Paul Brindle, PhD, Biochemistry, helped the team understand how the mutations affect cell function. “This study is an example of how basic research informs efforts to improve clinical care,” he said.
Workers install a fourth MRI scanner in the Chili’s Care Center, enhancing its state-of-the-art imaging suite and offering the most advanced high-field MRI technology available.

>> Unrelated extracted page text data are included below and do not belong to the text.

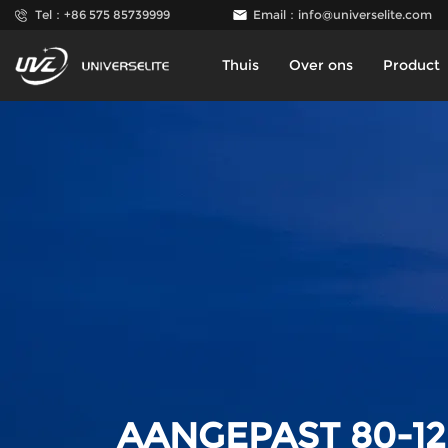
Tel：+86 575 85739999
Email：
info@universelite.com
Thuis
Over ons
Product
AANGEPAST 80-1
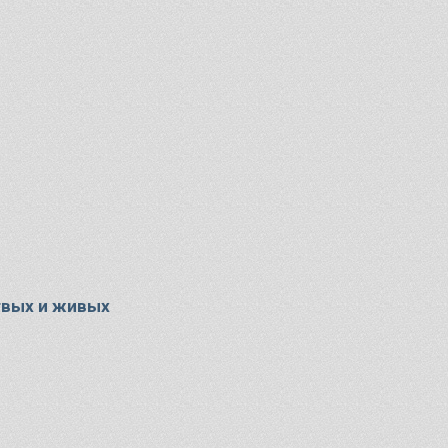
твых и живых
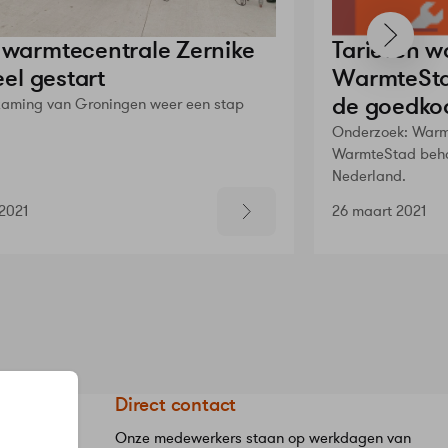
warmtecentrale Zernike
Tarieven w
eel gestart
WarmteStad
de goedko
zaming van Groningen weer een stap
Onderzoek: Warm
WarmteStad beho
Nederland.
2021
26 maart 2021
eStad
Direct contact
Onze medewerkers staan op werkdagen van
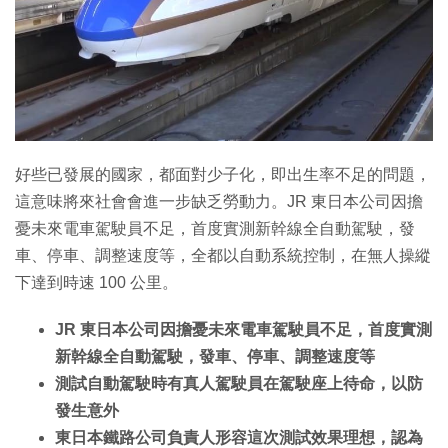
好些已發展的國家，都面對少子化，即出生率不足的問題，
這意味將來社會會進一步缺乏勞動力。JR 東日本公司因擔
憂未來電車駕駛員不足，首度實測新幹線全自動駕駛，發
車、停車、調整速度等，全都以自動系統控制，在無人操縱
下達到時速 100 公里。
JR 東日本公司因擔憂未來電車駕駛員不足，首度實測
新幹線全自動駕駛，發車、停車、調整速度等
測試自動駕駛時有真人駕駛員在駕駛座上待命，以防
發生意外
東日本鐵路公司負責人形容這次測試效果理想，認為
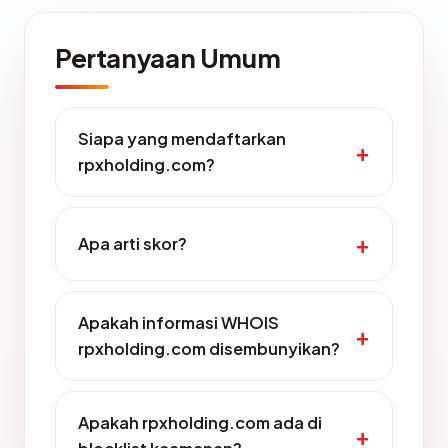
Pertanyaan Umum
Siapa yang mendaftarkan
rpxholding.com?
Apa arti skor?
Apakah informasi WHOIS
rpxholding.com disembunyikan?
Apakah rpxholding.com ada di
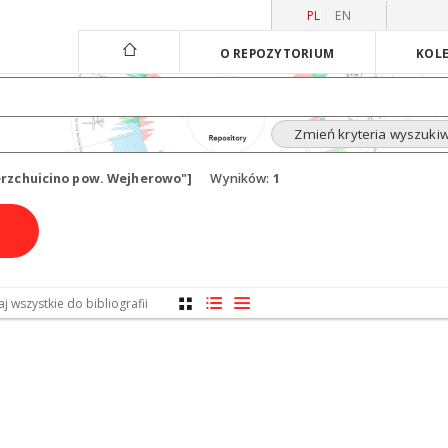
PL
EN
O REPOZYTORIUM
KOLE
Zmień kryteria wyszuki
erzchuicino pow. Wejherowo"]
Wyników:
1
 wszystkie do bibliografii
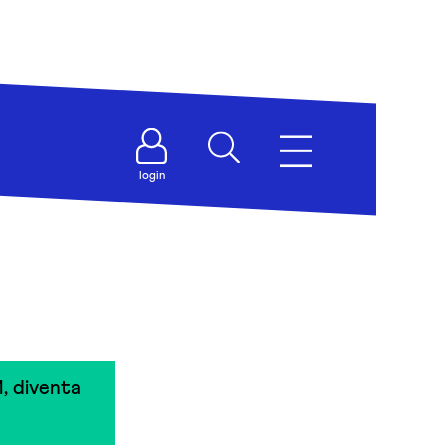
login
, diventa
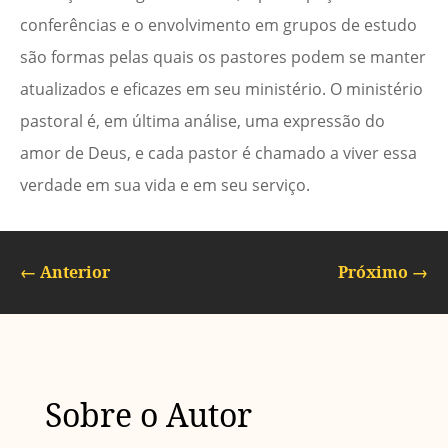
conferências e o envolvimento em grupos de estudo
são formas pelas quais os pastores podem se manter
atualizados e eficazes em seu ministério. O ministério
pastoral é, em última análise, uma expressão do
amor de Deus, e cada pastor é chamado a viver essa
verdade em sua vida e em seu serviço.
←
Anterior
Próximo
→
Sobre o Autor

“Imaging scientists and clinical investigators will use the new instrument to study children with pediatric cancers, sickle cell disease and HIV/AIDS, and also adult survivors of these diseases,” explained Robert Ogg, PhD, Translational Imaging Research division chief.
Imaging performance of an MRI is determined by the scanner’s magnetic field strength, which is measured in Teslas. The Chili’s Care Center previously housed one 3 Tesla and two 1.5 Tesla scanners. The new 3 Tesla MRI was funded by a grant from the National Institutes of Health, and will advance basic and clinical imaging research at St. Jude.
“St. Jude will be one of the few first sites in the United States to have the opportunity to work on this platform,” said Zoltan Patay, MD, PhD, Neuroimaging section chief. “This will keep us and our research on the cutting edge of MRI technology and allow us to grow as new advancements are made available.”